:: AIM OF THE TASK ::
Go through the listing and copy each line that has the string "Browsing" in it.

:: MATERIAL PROVIDED ::
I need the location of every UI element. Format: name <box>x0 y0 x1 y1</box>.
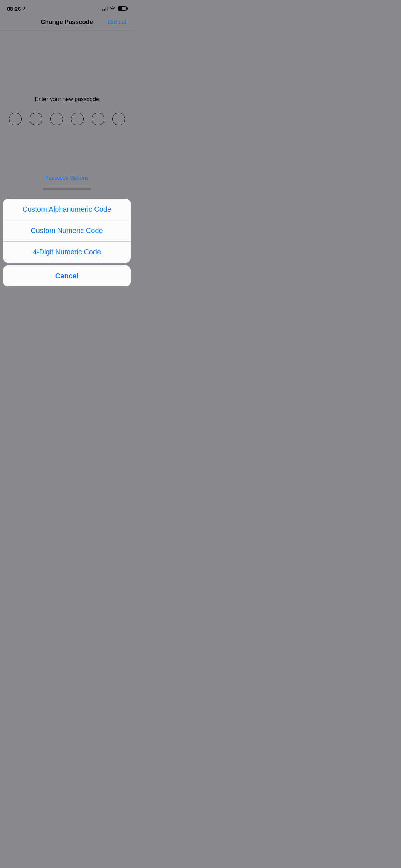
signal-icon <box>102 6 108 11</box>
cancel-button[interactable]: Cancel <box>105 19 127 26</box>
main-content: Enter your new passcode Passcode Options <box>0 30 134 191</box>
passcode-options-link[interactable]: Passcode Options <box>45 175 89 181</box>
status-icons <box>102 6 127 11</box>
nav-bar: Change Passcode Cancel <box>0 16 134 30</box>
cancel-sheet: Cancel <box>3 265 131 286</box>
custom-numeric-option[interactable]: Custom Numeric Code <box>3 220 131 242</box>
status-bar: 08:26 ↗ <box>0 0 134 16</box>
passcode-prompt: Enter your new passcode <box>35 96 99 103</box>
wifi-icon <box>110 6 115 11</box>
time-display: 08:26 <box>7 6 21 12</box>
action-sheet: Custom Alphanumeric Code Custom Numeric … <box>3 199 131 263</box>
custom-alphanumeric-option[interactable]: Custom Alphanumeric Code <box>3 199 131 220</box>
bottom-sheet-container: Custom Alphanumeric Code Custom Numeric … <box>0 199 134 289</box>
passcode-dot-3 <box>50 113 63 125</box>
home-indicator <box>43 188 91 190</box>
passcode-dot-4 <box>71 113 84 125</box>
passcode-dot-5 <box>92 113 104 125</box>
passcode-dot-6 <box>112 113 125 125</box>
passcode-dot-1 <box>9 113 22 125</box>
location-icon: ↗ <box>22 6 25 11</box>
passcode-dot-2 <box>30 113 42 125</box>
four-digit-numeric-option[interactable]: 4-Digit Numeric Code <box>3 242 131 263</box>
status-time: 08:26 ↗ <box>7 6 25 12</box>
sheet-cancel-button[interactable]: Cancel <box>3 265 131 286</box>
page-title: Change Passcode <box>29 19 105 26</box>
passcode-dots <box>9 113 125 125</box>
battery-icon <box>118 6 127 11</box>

---

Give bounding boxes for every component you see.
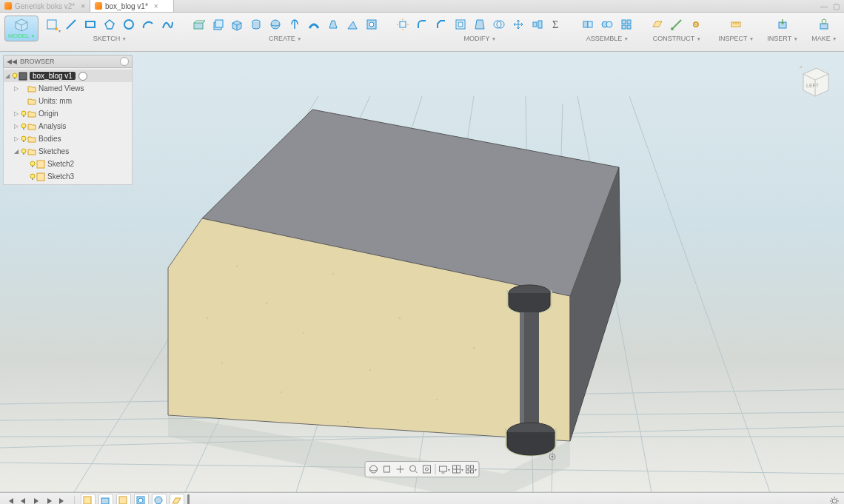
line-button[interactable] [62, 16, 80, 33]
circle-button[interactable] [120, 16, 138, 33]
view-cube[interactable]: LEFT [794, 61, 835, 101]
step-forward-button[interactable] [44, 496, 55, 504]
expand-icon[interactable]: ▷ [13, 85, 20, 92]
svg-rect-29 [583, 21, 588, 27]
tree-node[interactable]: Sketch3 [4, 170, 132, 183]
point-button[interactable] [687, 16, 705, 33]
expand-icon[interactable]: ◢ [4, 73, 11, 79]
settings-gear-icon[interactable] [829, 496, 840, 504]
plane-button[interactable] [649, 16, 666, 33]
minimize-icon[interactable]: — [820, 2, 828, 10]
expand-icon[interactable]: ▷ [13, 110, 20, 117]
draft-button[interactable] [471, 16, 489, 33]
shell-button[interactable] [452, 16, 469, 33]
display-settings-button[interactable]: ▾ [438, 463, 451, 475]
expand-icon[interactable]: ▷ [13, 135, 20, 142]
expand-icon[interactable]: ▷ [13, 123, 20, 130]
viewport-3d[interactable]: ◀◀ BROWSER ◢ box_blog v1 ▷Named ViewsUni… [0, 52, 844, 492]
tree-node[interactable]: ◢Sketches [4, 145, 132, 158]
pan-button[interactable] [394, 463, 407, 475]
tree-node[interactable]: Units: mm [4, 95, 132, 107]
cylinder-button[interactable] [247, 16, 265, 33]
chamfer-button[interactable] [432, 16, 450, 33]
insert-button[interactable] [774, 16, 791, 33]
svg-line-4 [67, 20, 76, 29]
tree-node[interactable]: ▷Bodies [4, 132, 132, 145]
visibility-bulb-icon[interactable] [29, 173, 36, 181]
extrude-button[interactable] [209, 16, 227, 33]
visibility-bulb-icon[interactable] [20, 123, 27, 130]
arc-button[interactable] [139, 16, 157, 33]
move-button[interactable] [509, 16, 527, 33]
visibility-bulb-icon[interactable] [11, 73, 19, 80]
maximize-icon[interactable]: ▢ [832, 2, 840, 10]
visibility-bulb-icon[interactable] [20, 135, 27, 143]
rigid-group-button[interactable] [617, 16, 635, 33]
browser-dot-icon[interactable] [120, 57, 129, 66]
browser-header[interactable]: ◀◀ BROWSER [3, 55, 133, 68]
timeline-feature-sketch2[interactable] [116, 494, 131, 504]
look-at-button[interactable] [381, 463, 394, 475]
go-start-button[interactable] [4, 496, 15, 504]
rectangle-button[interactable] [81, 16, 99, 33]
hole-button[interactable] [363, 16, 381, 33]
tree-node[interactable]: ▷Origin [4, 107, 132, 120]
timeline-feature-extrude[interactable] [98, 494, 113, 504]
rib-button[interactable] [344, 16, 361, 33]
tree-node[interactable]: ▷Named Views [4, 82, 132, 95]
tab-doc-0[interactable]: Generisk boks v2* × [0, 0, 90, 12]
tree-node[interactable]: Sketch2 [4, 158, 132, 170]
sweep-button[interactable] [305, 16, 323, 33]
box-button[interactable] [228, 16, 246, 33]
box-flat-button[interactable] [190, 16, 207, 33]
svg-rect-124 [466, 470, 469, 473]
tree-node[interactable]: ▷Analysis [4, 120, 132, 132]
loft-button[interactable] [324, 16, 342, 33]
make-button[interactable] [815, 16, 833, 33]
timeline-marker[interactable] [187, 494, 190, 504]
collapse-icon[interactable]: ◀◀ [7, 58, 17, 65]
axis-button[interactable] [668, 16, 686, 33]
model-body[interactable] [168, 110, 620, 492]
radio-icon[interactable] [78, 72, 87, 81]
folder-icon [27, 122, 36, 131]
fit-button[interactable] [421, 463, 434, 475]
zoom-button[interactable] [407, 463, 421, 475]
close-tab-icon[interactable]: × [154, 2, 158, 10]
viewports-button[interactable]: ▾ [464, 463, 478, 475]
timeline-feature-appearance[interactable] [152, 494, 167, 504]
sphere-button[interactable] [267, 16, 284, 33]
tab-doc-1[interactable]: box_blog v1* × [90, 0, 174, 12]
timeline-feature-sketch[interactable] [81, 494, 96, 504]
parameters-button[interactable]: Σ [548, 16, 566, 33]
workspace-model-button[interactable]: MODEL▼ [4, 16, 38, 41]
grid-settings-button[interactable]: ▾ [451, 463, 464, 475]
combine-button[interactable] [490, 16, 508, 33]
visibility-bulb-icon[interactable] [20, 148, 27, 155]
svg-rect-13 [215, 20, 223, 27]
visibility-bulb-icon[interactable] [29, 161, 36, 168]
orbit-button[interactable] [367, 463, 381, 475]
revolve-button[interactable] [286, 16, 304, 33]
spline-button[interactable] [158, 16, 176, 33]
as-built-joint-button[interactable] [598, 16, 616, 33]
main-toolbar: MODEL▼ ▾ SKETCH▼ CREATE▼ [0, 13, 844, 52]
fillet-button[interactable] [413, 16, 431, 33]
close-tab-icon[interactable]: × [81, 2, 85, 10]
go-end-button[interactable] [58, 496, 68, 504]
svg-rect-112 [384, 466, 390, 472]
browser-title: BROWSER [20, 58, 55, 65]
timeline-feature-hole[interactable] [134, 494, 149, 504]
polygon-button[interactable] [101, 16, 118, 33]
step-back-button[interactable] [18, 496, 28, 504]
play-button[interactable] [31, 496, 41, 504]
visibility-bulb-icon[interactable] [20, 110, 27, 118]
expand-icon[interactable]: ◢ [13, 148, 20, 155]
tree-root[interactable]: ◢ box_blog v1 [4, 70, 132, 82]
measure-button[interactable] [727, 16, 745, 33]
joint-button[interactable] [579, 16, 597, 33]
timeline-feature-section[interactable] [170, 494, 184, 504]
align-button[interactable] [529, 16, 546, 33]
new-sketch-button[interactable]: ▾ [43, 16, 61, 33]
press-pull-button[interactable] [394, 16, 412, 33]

--

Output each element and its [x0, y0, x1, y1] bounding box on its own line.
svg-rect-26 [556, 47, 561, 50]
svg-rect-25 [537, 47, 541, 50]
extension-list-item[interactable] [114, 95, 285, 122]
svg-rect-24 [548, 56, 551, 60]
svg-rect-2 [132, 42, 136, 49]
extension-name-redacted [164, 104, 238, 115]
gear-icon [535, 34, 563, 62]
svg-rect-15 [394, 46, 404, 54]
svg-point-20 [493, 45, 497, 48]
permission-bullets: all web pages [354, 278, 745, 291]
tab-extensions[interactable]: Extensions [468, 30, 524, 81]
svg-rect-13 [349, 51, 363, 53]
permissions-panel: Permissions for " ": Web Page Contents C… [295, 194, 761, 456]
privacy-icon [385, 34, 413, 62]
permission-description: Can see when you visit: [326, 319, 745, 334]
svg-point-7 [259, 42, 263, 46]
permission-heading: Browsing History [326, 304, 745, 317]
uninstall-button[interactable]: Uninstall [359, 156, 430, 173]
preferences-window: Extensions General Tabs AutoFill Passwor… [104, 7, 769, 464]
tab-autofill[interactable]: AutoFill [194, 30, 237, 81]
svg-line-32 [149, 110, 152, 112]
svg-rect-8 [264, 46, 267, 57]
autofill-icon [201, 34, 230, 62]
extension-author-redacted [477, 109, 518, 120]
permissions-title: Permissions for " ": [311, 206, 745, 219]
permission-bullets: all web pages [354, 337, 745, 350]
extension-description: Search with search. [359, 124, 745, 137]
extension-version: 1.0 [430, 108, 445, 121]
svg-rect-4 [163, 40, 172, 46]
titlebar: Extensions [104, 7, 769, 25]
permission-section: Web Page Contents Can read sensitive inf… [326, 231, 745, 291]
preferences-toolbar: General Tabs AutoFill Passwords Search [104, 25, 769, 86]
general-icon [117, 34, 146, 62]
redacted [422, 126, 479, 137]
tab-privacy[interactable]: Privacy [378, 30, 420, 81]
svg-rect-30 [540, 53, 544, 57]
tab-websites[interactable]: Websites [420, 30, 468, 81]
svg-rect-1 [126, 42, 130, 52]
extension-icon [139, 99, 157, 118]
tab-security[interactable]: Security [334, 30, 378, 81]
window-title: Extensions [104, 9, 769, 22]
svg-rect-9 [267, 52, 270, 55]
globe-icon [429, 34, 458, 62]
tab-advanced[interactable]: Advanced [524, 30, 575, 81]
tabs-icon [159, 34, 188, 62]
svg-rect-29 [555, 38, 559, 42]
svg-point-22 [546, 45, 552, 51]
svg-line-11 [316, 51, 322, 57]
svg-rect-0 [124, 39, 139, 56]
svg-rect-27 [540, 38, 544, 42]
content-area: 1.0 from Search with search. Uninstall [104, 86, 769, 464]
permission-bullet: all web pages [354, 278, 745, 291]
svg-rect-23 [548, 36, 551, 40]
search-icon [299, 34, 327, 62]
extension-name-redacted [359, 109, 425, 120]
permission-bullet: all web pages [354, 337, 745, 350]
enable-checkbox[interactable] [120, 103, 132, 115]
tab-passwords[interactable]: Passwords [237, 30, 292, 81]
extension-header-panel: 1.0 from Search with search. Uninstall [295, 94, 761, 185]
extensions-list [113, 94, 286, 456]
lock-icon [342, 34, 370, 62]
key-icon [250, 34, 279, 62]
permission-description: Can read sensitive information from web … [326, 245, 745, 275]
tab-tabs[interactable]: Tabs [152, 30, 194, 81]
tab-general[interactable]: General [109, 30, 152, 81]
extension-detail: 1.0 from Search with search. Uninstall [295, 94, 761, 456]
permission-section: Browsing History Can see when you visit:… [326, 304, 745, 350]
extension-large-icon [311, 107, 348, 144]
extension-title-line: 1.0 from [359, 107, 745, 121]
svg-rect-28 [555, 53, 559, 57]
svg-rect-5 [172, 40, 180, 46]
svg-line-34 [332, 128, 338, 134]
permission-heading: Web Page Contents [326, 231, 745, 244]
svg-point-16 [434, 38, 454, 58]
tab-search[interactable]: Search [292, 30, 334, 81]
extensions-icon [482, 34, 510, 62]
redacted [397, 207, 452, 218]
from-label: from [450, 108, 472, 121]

:: EXERCISE OUTPUT ::
permission-heading: Browsing History [326, 304, 745, 317]
permission-section: Browsing History Can see when you visit:… [326, 304, 745, 350]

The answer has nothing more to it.